= The Shield of Achilles =

1952 poem by W. H. Auden

First UK edition (publ. Faber & Faber)

The Shield of Achilles is a poem by W. H. Auden first published in 1952, and the title work of a collection of poems by Auden, published in 1955. It is Auden's response to the detailed description, or ekphrasis, of the shield borne by the hero Achilles in Homer's epic poem the Iliad.

==Description==
Auden's poem is written in two different stanza forms, one form consisting of eight shorter lines, the other with seven longer lines written according to a rime royal rhyme scheme (ABABBCC). The stanzas with shorter lines describe the making of the shield by the god Hephaestus, and report the scenes that Achilles' mother, the Nereid Thetis, expects to find on the shield and which Hephaestus, in Auden's version, does not make. Thetis expects to find scenes of happiness and peace like those described by Homer.
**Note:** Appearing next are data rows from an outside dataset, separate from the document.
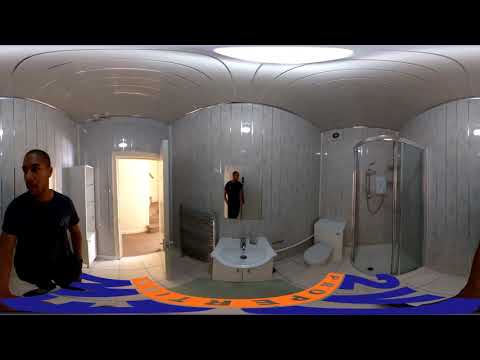 The height and width of the screenshot is (360, 480). Identify the location of toilet. (319, 252). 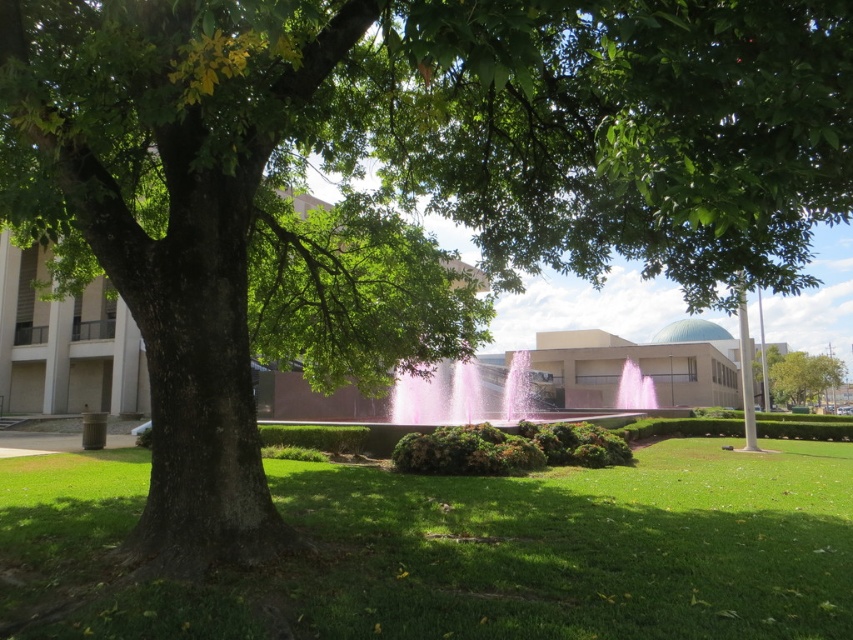 Question: Is the position of green grass at lower center less distant than that of green leafy tree at right?

Choices:
 (A) yes
 (B) no

Answer: (A)

Question: Which point is closer to the camera?

Choices:
 (A) (775, 400)
 (B) (724, 548)

Answer: (B)

Question: Is green grass at lower center above green leafy tree at right?

Choices:
 (A) no
 (B) yes

Answer: (B)

Question: Where is green grass at lower center located in relation to green leafy tree at right in the image?

Choices:
 (A) above
 (B) below

Answer: (A)

Question: Which object is farther from the camera taking this photo?

Choices:
 (A) green leafy tree at right
 (B) green grass at lower center

Answer: (A) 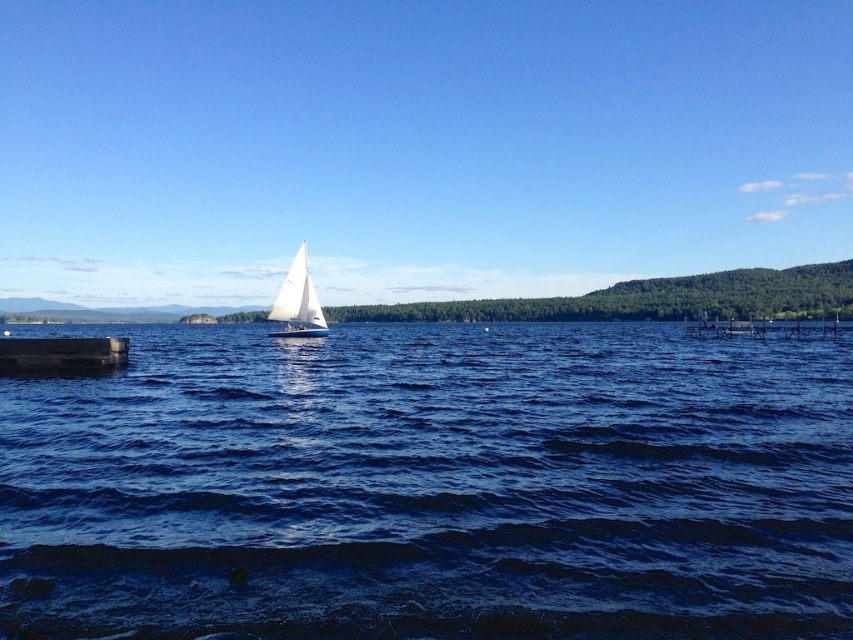 Question: Which of these objects is positioned closest to the blue water at center?

Choices:
 (A) dark gray concrete dock at lower left
 (B) white matte sailboat at center

Answer: (B)

Question: Which point is farther to the camera?

Choices:
 (A) (322, 573)
 (B) (303, 332)

Answer: (B)

Question: Among these objects, which one is nearest to the camera?

Choices:
 (A) dark gray concrete dock at lower left
 (B) white matte sailboat at center
 (C) blue water at center

Answer: (C)

Question: Does blue water at center lie in front of white matte sailboat at center?

Choices:
 (A) no
 (B) yes

Answer: (B)

Question: Is blue water at center smaller than white matte sailboat at center?

Choices:
 (A) yes
 (B) no

Answer: (B)

Question: Does blue water at center lie in front of white matte sailboat at center?

Choices:
 (A) yes
 (B) no

Answer: (A) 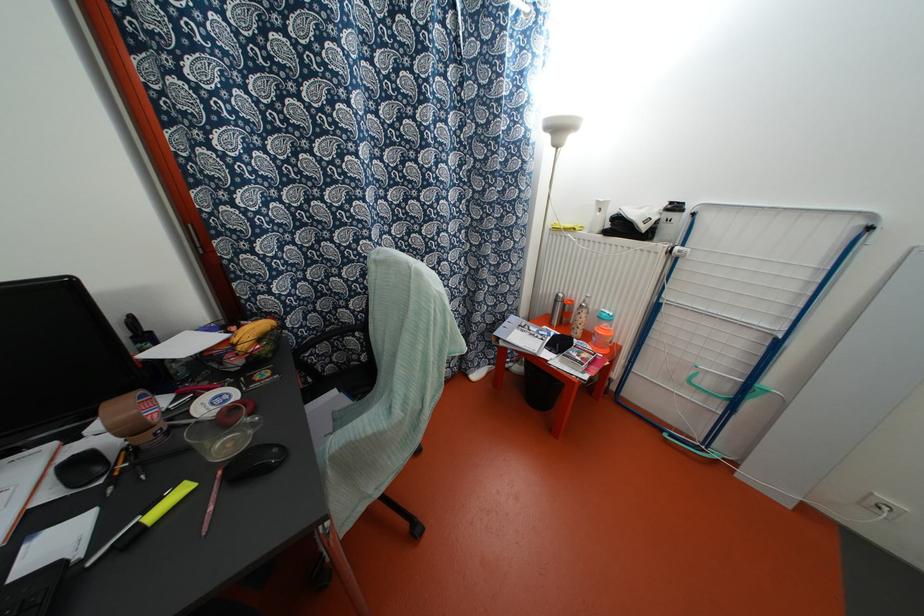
The stanzas with longer lines describe the scenes of a barren and impersonal modern world that Hephaestus creates in Auden's version. In the first scene described by these stanzas, an anonymous, dispassionate army listens. In the second scene, a crowd of ordinary people watch passively as three "pale figures" are dragged towards and tied to posts. In the third scene, a "ragged urchin" throws a stone at a bird; he takes it for granted "that girls are raped, that two boys knife a third," and "has never heard of any world where promises are kept / Or one could weep because another wept." In the closing stanza, composed of short lines, Thetis cries out in dismay at what Hephaestus has made for her son, "who would not live long."

In these contrasting stanzas, Auden reflects on the differences between the vital, lyrical Achaean world described by Homer where, even amid warfare, imagination naturally ran to scenes of peace, and the violent, barren world, lacking any hope and meaning, that Auden himself imagines.

==Collection==
The poem is the title work of The Shield of Achilles, a collection of poems in three parts, published in 1955, containing Auden's poems written from around 1951 through 1954. It begins with the sequence "Bucolics", then miscellaneous poems under the heading "In Sunshine and In Shade", then the sequence Horae Canonicae.

It won the U.S. National Book Award for Poetry in 1956.